Single discs devoted to Tosti are rare. More common by far is the popular album or recital with a selection or maybe just the one song. So this collection of twenty-two songs is a brave undertaking, given that not all Tosti’s effusions have survived the decades with their cachet intact.
Eminent singers still dust off the crowd pleasers of course – the Three Tenors have had their say – but in past days the list of singers who essayed these songs on disc would last the length of this review. Gigli of course recorded a number, Schipa fewer. Caruso had set the Gold Standard early on when it came to Ideale and Goodbye! Melba had even descended in her lofty chariot to give us Mattinata and Goodbye! – the latter also recorded, incongruously one would think, by Eva Turner. But enough of nostalgia – you won’t want to know that the following also left behind precious examples of their individual ways with Tosti songs; Bj÷rling, Ponselle, Gobbi, Tauber, Schmidt, Piccaver, Edith Mason, Battistini, Tetrazzini, Eames, Lauri-Volpi, de Luca, Maurel, Anselmi, Smirnov, Galli-Curci, Patti, Destinn, Supervia, Pinza, Corelli, di Stefano, Lanza…it’s quite a list and we’ve barely made it to the LP age.

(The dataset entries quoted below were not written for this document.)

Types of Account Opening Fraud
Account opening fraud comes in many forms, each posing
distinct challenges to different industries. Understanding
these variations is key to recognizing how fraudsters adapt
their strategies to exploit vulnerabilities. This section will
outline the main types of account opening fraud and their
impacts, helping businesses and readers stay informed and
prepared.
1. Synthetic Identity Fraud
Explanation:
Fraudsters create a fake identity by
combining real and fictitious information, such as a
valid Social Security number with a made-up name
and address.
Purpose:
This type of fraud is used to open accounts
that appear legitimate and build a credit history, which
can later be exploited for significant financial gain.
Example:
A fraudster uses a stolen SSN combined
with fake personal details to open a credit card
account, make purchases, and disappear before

So Yves Saelens has his work cut out, when shellac-hoarding critics prove eager to judge him against the great ghosts of the repertoire. So let’s first note that he is a sensitive singer, warm of voice and with an attractive timbre. His approach to the songs can be highly persuasive and he generally makes good tempo choices. The partnership with Inge Spinette is good; many old-timers on disc eschewed piano accompaniment for small orchestral forces. And as he has to sing in several languages it’s good that he’s clearly adept linguistically; his English for example is fine with pretty reasonable diction as well.
I suppose what’s sometimes missing concerns matters both idiomatic and technical. He seems emotionally rather recessive for much of the time – somewhat in the manner of contemporary English singers tackling Elgar’s songs - and lacking the spirit of emotional generosity and expressive nuance that can make these songs live. There’s also a technical point; he sometimes seems uncomfortable in the more strenuous moments and climaxes; the voice sounds forced and the vibrato widens.

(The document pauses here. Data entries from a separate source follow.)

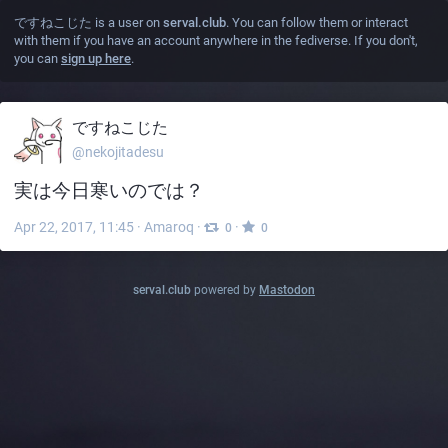
ですねこじた
is a user on
serval.club
. You can follow them or interact
with them if you have an account anywhere in the fediverse. If you don't,
you can
sign up here
.
ですねこじた
@nekojitadesu
実は今日寒いのでは？
Apr 22, 2017, 11:45
·
Amaroq
·
·
0
0
serval.club
powered by
Mastodon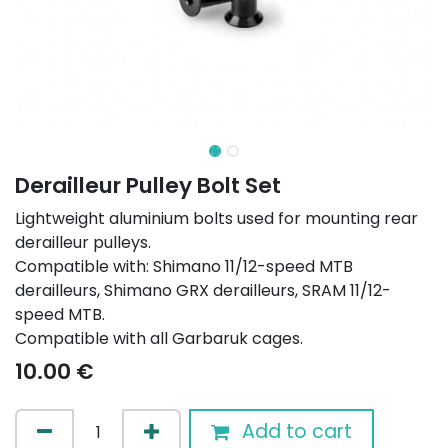
Derailleur Pulley Bolt Set
Lightweight aluminium bolts used for mounting rear
derailleur pulleys.
Compatible with: Shimano 11/12-speed MTB
derailleurs, Shimano GRX derailleurs, SRAM 11/12-
speed MTB.
Compatible with all Garbaruk cages.
10.00
€
Add to cart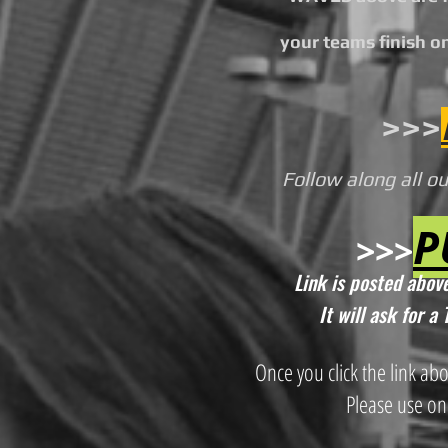
your teams finish on
>>>
Follow along all o
P
>>>
Link is posted above
It will ask for 
Once you click the link ab
Please use on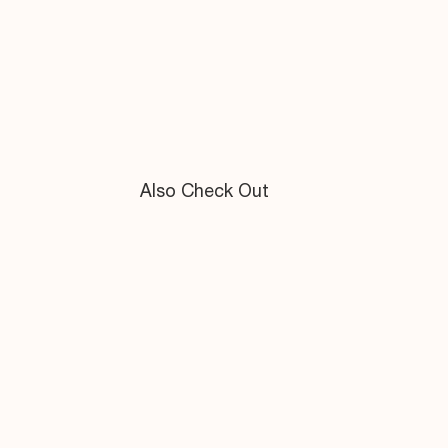
Also Check Out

A few examples will suffice. Ideale is a marvellous song and Saelens sings it at precisely the right tempo. But he tends to over-colour the line and to fuss with articulation; Bj÷rling and Schipa sing it with honeyed legato and unforced power. Goodbye! is taken rather slowly and can sound inert. He struggles in the climax and the piano part isn’t as triumphantly ringing as it might be. Gigli shows the way here for all his terrible English. So too in Segreto where the half-catch in Gigli’s voice is one of the myriad of expressive touches that brings the song passionately to life. The same comments apply to La Serenata where one does rather miss the portamenti and inimitable touches of older generations. Saelens just seems very straight and matter-of-fact when judged by the highest standards.

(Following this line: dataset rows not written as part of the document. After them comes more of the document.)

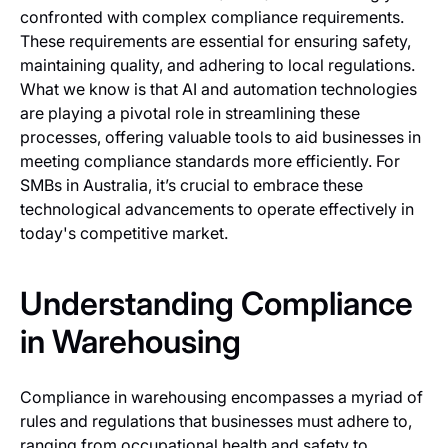
confronted with complex compliance requirements.
These requirements are essential for ensuring safety,
maintaining quality, and adhering to local regulations.
What we know is that AI and automation technologies
are playing a pivotal role in streamlining these
processes, offering valuable tools to aid businesses in
meeting compliance standards more efficiently. For
SMBs in Australia, it’s crucial to embrace these
technological advancements to operate effectively in
today's competitive market.
Understanding Compliance
in Warehousing
Compliance in warehousing encompasses a myriad of
rules and regulations that businesses must adhere to,
ranging from occupational health and safety to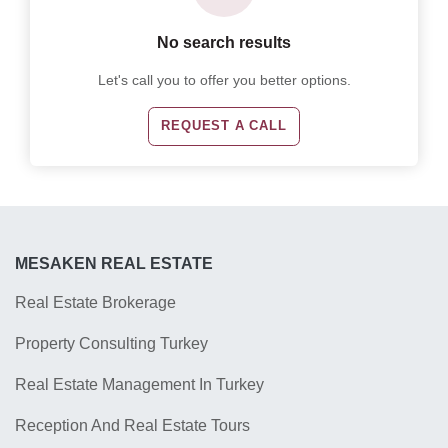
No search results
Let's call you to offer you better options.
REQUEST A CALL
MESAKEN REAL ESTATE
Real Estate Brokerage
Property Consulting Turkey
Real Estate Management In Turkey
Reception And Real Estate Tours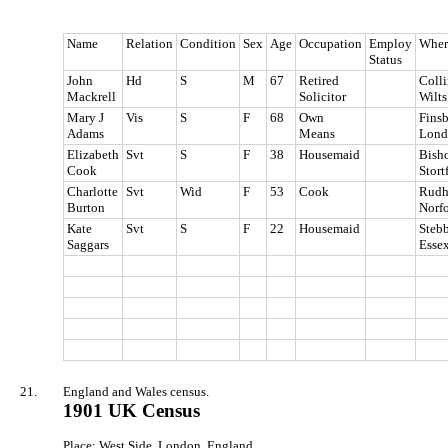
Name
Relation
Condition
Sex
Age
Occupation
Employ
Wher
Status
John
Hd
S
M
67
Retired
Coll
Mackrell
Solicitor
Wilts
Mary J
Vis
S
F
68
Own
Finsb
Adams
Means
Lond
Elizabeth
Svt
S
F
38
Housemaid
Bish
Cook
Stort
Charlotte
Svt
Wid
F
53
Cook
Rudh
Burton
Norf
Kate
Svt
S
F
22
Housemaid
Stebb
Saggars
Esse
21.
England and Wales census.
1901 UK Census
Place: West Side, London, England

Still the selection is astutely chosen to show some of the breadth that exists in the songs. And it’s in that respect valuable for presenting songs one may not have much encountered such as L'alba sepÓra dalla luce l'ombra and the gauzy Franco-salon charms of Si tu le voulais.
The recording slightly blunts immediacy. The song texts are all here, in the original language. One for the song enthusiast then, but one who’s also arrayed with a smattering of classic Tosti performances on 78.